Because people are built different. I've been so nauseous from drinking the night before that I just immediately threw up every gulp of water I took, even at about 20.
I used to be able to drink a lot, but I stopped over covid and now I'm pretty green after, like, one glass of wine. Cider is instant vomit mode. Pathetic. Now it's just Coronas and sadness.
Truthfully, I have mixed results when it comes to drinking these days. Sometimes, it's fine. I drink a few beer, get a nice buzz and wake up totally fine. It's really only once or twice I had the situation I mentioned above where I hardly drank anything and woke up hungover anyway. In those cases, I didn't chug a bunch of water because I assumed since I wasn't feeling the effects at all, I'd be fine. If I am buzzed or verging on drunk, then I will chug a liter or something. Though for me, it's 50/50 on whether that prevents a hangover. I don't like those odds. It just seems more and more like the short buzz and euphoria it brings more and more often isn't worth the chance of ruining the next day. Especially given how much shittier your system gets at handling this stuff as you get older.
Everybody is different - you haven't figured out the one simple trick to avoid hangovers. Drinking lots of water is like, the most common thing to do and 99% of people still get bad hangovers
As I've gotten older I realized that, even though I like the occasional drink, it's just not worth it to me any more. I find myself drinking less and less. Almost never at this point.
I've also noticed my friends and family are a lot more fun to hang out with when they are not drinking than when they are. People get so loud and obnoxious when they drink. They think they are fun and funny but they're really just annoying.

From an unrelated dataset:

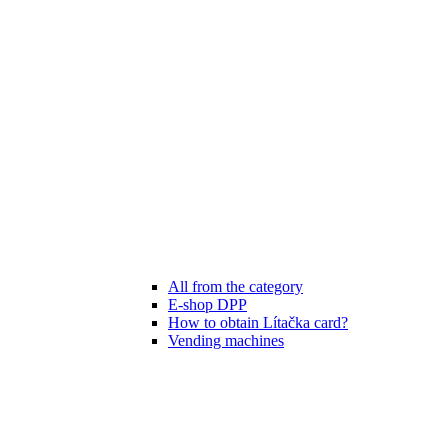
All from the category
E-shop DPP
How to obtain Lítačka card?
Vending machines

Hmm, I did some pretty heavy drinking in my 30s but rarely had hangovers. I have no data for my 40s because I just haven't had much desire to drink, or to drink that much when I do drink.
Everyone's different. My ~70 yo father-in-law can knock back IPAs all night and go for a bike ride, bright eyed and bushy tailed, the next morning. Meanwhile I'll have 2-3 light drinks and be grumpy and unmotivated the next day.

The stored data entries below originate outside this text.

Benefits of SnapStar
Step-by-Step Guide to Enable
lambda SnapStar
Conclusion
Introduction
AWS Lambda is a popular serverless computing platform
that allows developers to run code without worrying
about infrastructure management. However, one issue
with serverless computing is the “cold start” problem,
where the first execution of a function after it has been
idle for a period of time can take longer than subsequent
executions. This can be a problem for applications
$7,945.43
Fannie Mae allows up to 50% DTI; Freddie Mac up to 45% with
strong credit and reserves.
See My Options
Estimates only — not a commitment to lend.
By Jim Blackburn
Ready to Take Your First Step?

I have always been prone to having horrible hangovers, even in my twenties.
Dihydromyricetin has saved my almost forty year old ass from the worst of them by now.

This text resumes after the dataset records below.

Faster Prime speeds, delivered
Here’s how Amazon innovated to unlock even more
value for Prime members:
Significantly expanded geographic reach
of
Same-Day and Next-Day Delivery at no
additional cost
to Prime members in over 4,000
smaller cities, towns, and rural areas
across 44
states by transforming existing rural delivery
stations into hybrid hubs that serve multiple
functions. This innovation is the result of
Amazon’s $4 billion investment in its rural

I've never had a hangover ever in my life, but could that be from my genes? My mom could really hold her alcohol well even though she didn't drink a lot.
Sounds like you just keep hydrated and get sufficient electrolytes while drinking. Unless you are like blackout levels of drinking hydration, food and electrolytes will keep you in action from my experience. The other thing is when do you drink, if you drank real late your gonna be intoxicated while trying to sleep which would kill your ability to get deep sleep and rem sleep which are the stages that promote physical and mental recovery. Fuck with that and don't stay hydrated and fed while drinking and you are in for a bad time, regardless of age. I think in your twenties your more likely to also be crawling bars which means you have food and hydration options readily available that your probably gonna have in addition to the alcohol so the main issue becomes lack of rem and deep sleep creating a mild hangover for most early on. Also as you get older, you're more likely to hurt yourself doing something you felt invincible doing in your 20s so that physical recovery stage becomes ever more important cue worse hangovers. But im not a doctor, so if I'm off here on any of my explanations, please correct me.
It's surely genes, at least in part. Genes + health and drinking etiquette (keeping hydrated, eating well before, during and after, etc) all contribute. In my experience, genes play a huge part in it. I have friends, that eat like shit and have bad health in general, that are able to drink more than anyone else yet don't really get hung over. Some of them only drink a couple of times a year, so I'm sure it's not just tolerance.